**YOUR INSTRUCTIONS**.
Find the line below with "繁忙期は残業が必要になる場合がありますが" and the line with "vindt. Veel (eet)plezier!". Output them and the lines between, exactly, but not the pictures.

**RECORDS SHOWN**.

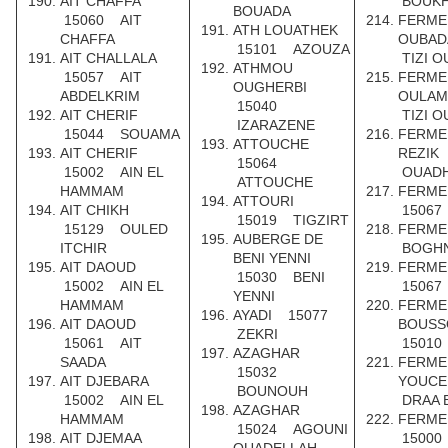
AIT CHAFFA
BOUKH
BOUADA
15060 AIT
FERME 
ATH LOUATHEK
CHAFFA
OUBA
15101 AZOUZA
AIT CHALLALA
TIZI O
ATHMOU
15057 AIT
FERME 
OUGHERBI
ABDELKRIM
OULA
15040
AIT CHERIF
TIZI O
IZARAZENE
15044 SOUAMA
FERME
ATTOUCHE
AIT CHERIF
REZIK
15064
15002 AIN EL
OUADH
ATTOUCHE
HAMMAM
FERME
ATTOURI
AIT CHIKH
15067
15019 TIGZIRT
15129 OULED
FERME
AUBERGE DE
ITCHIR
BOGHN
BENI YENNI
AIT DAOUD
FERME
15030 BENI
15002 AIN EL
15067
YENNI
HAMMAM
FERME
AYADI 15077
AIT DAOUD
BOUS
ZEKRI
15061 AIT
15010
AZAGHAR
SAADA
FERME 
15032
AIT DJEBARA
YOUC
BOUNOUH
15002 AIN EL
DRAA 
AZAGHAR
HAMMAM
FERME
15024 AGOUNI
AIT DJEMAA
15000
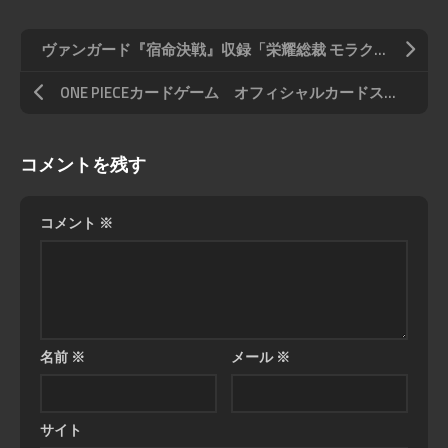
ヴァンガード『宿命決戦』収録「栄耀総裁 モラクス」
ONE PIECEカードゲーム オフィシャルカードスリーブ リミテッドエディション2「キング」
コメントを残す
コメント
※
名前
※
メール
※
サイト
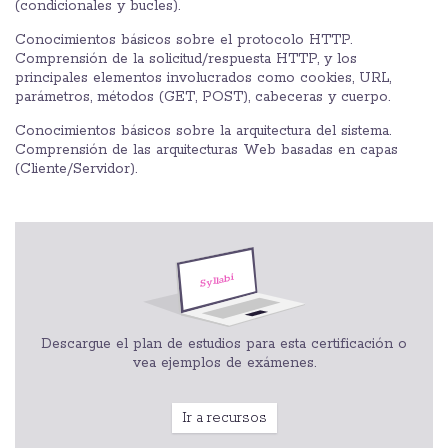
(condicionales y bucles).
Conocimientos básicos sobre el protocolo HTTP.
Comprensión de la solicitud/respuesta HTTP, y los
principales elementos involucrados como cookies, URL,
parámetros, métodos (GET, POST), cabeceras y cuerpo.
Conocimientos básicos sobre la arquitectura del sistema.
Comprensión de las arquitecturas Web basadas en capas
(Cliente/Servidor).
Descargue el plan de estudios para esta certificación o
vea ejemplos de exámenes.
Ir a recursos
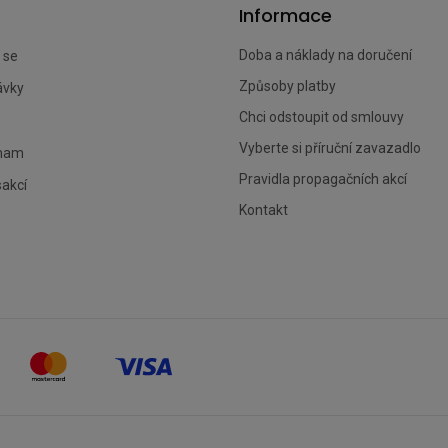
Informace
Doba a náklady na doručení
 se
Způsoby platby
ávky
Chci odstoupit od smlouvy
Vyberte si příruční zavazadlo
znam
Pravidla propagačních akcí
sakcí
Kontakt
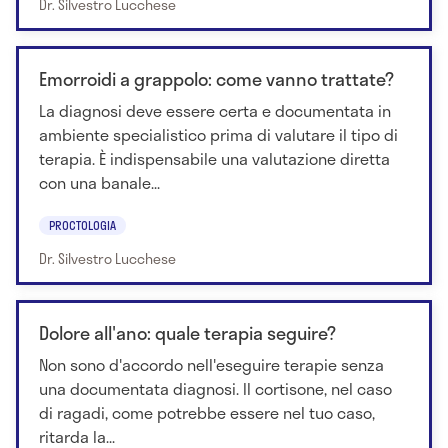
Dr. Silvestro Lucchese
Emorroidi a grappolo: come vanno trattate?
La diagnosi deve essere certa e documentata in
ambiente specialistico prima di valutare il tipo di
terapia. È indispensabile una valutazione diretta
con una banale...
PROCTOLOGIA
Dr. Silvestro Lucchese
Dolore all'ano: quale terapia seguire?
Non sono d'accordo nell'eseguire terapie senza
una documentata diagnosi. Il cortisone, nel caso
di ragadi, come potrebbe essere nel tuo caso,
ritarda la...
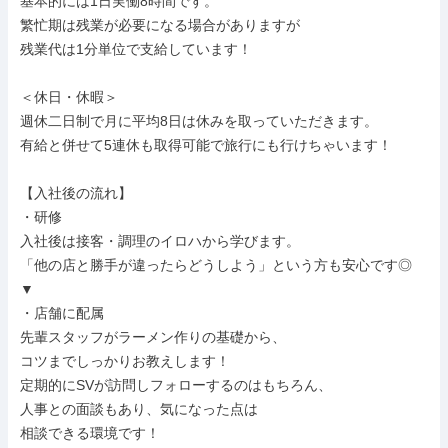
基本的には1日実働8時間です。

繁忙期は残業が必要になる場合がありますが

残業代は1分単位で支給しています！

＜休日・休暇＞

週休二日制で月に平均8日は休みを取っていただきます。

有給と併せて5連休も取得可能で旅行にも行けちゃいます！

【入社後の流れ】

・研修

入社後は接客・調理のイロハから学びます。

「他の店と勝手が違ったらどうしよう」という方も安心です◎

▼

・店舗に配属

先輩スタッフがラーメン作りの基礎から、

コツまでしっかりお教えします！

定期的にSVが訪問しフォローするのはもちろん、

人事との面談もあり、気になった点は

相談できる環境です！
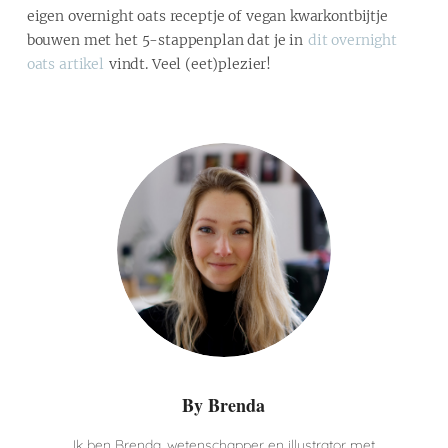
eigen overnight oats receptje of vegan kwarkontbijtje
bouwen met het 5-stappenplan dat je in
dit overnight
oats artikel
vindt. Veel (eet)plezier!
By Brenda
Ik ben Brenda, wetenschapper en illustrator met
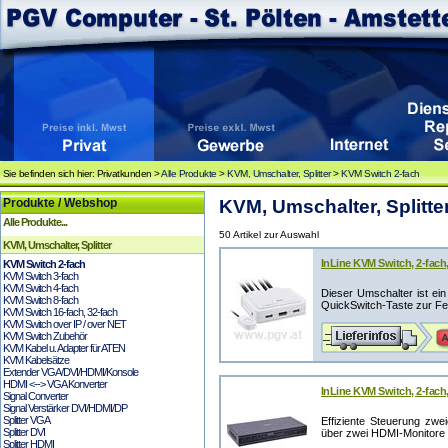
Sie befinden sich hier: Privatkunden >
Alle Produkte
>
KVM, Umschalter, Splitter
>
KVM Switch 2-fach
Produkte / Webshop
KVM, Umschalter, Splitte
Alle Produkte...
50 Artikel zur Auswahl
KVM, Umschalter, Splitter
InLine KVM Switch, 2-fach,
KVM Switch 2-fach
KVM Switch 3-fach
KVM Switch 4-fach
Dieser Umschalter ist ei
KVM Switch 8-fach
QuickSwitch-Taste zur Fer
KVM Switch 16-fach, 32-fach
KVM Switch over IP / over NET
KVM Switch Zubehör
KVM Kabel u. Adapter für ATEN
KVM Kabelsätze
Extender VGA/DVI/HDMI/Konsole
HDMI <--> VGA Konverter
InLine KVM Switch, 2-fach
Signal Converter
Signal Verstärker DVI/HDMI/DP
Splitter VGA
Effiziente Steuerung zwe
Splitter DVI
über zwei HDMI-Monitore 
Splitter HDMI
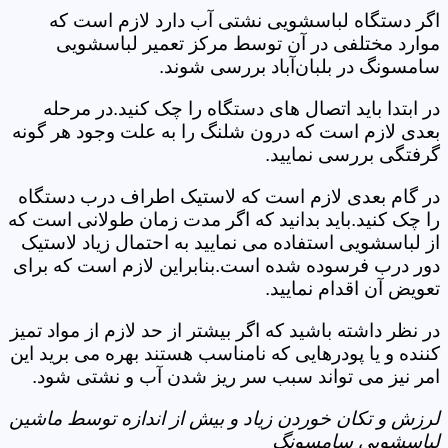
اگر دستگاه لباسشویی نشتی آب دارد لازم است که
موارد مختلفی در آن توسط مرکز تعمیر لباسشویی
سامسونگ در بلبان‌آباد بررسی شوند.
در ابتدا باید اتصال های دستگاه را چک کنید.در مرحله
بعدی لازم است که درون شلنگ را به علت وجود هر گونه
گرفتگی بررسی نمایید.
در گام بعدی لازم است که لاستیک اطراف درب دستگاه
را چک کنید.باید بدانید که اگر مدت زمان طولانی است که
از لباسشویی استفاده می نمایید به احتمال زیاد لاستیک
دور درب فرسوده شده است.بنابراین لازم است که برای
تعویض آن اقدام نمایید.
در نظر داشته باشید که اگر بیشتر از حد لازم از مواد تمیز
کننده و یا پودرهایی که نامناسب هستند بهره می برید این
امر نیز می تواند سبب سر ریز شدن آب و نشتی شود.
لرزش و تکان خوردن زیاد و بیش از اندازه توسط ماشین
لباسشویی سامسونگ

**ANSWER BOX**.
繁忙期は残業が必要になる場合がありますが

残業代は1分単位で支給しています！

＜休日・休暇＞

週休二日制で月に平均8日は休みを取っていただきます。

有給と併せて5連休も取得可能で旅行にも行けちゃいます！

【入社後の流れ】

・研修

入社後は接客・調理のイロハから学びます。

「他の店と勝手が違ったらどうしよう」という方も安心です◎

▼

・店舗に配属

先輩スタッフがラーメン作りの基礎から、

コツまでしっかりお教えします！

定期的にSVが訪問しフォローするのはもちろん、

人事との面談もあり、気になった点は

相談できる環境です！
eigen overnight oats receptje of vegan kwarkontbijtje
bouwen met het 5-stappenplan dat je in
dit overnight
oats artikel
vindt. Veel (eet)plezier!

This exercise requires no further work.